For the offload traffic in the EPC network, for example, an offload apparatus which functions as an offload anchor point is determined for each communication channel, when the communication channel is set at the mobile station. The offload apparatus which functions as the offload anchor point is not changed if a base station connecting the mobile station is changed. In other words, the whole offload traffic from the mobile station passes through the offload apparatus, the anchor point. By this, it is possible to avoid disconnection or interruption of communication between the mobile station and the IP network caused by the movement of the mobile station.
Meanwhile, there is another technique as described below, for example. Namely, when a mobile terminal is expected to move in to a radio area, and a radio base station corresponding to that area is accommodated in another switching system, a standby connection is formed from the switching system, which accommodates the radio base station currently in communication, to a pseudo terminal which is accommodated in the other switching system. By this, route selection after handover can be made within a short time, and an effective use of a network link resource can be attained, for example.
Patent document 1: Japanese Laid-open Patent Publication No. 10-243440.
However, with regard to the above-mentioned offload technique, a phenomenon called “trombone phenomenon” may occur.
For example, there is a case as described below. Namely, with the provision of a plurality of offload apparatuses in an EPC network, an offload apparatus may be changed by the movement of a mobile station. In such a case, an offload apparatus after the change is different from the offload apparatus which originally acts as an anchor point. In such a state, offload traffic passes through the anchor point which is determined originally, despite that a transmission distance to a target IP network from the offload apparatus after the change can be greatly reduced, as compared with a transmission distance to the target IP network from the offload apparatus which acts as an anchor point. The trombone phenomenon signifies that, in spite of the movement of a mobile station, the whole offload traffic from the mobile station passes through an offload apparatus which is originally determined as an anchor point, for example.

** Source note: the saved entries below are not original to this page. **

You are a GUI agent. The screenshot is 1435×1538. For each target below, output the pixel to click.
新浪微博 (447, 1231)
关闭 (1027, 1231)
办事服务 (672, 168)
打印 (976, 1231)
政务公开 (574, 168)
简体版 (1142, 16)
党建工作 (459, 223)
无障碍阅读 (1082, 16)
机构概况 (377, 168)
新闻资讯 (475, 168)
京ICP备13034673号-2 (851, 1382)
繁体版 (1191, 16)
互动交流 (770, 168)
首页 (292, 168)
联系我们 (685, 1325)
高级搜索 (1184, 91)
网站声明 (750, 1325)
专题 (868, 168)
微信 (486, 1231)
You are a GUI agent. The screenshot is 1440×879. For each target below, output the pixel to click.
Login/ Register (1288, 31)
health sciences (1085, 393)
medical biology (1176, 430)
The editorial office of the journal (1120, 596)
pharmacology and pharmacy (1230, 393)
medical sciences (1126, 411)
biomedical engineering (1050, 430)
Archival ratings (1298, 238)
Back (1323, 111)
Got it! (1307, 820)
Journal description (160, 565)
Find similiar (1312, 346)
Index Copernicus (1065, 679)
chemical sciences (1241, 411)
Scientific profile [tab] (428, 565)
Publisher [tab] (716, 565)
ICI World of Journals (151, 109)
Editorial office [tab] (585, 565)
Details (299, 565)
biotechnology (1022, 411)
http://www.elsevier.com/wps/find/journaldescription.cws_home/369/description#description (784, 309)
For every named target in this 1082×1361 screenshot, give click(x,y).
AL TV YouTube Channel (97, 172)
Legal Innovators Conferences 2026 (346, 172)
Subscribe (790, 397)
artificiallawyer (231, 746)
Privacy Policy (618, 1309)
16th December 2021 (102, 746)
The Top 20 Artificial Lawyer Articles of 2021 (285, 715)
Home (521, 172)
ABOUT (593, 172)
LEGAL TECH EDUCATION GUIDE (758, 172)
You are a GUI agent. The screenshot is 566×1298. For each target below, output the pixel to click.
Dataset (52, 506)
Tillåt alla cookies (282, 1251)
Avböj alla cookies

Because extra traffic is produced between the offload apparatuses by the trombone phenomenon, the reduction of a traffic load in the core network (EPC network) may be impeded.
However, the aforementioned technique related to standby connection aims to shorten a route selection time at hand-off by the formation of a standby connection to a pseudo terminal by a switching system, for example, which does not provide any solution to the trombone phenomenon. Therefore, by the above technique, it is difficult to reduce traffic in the core network.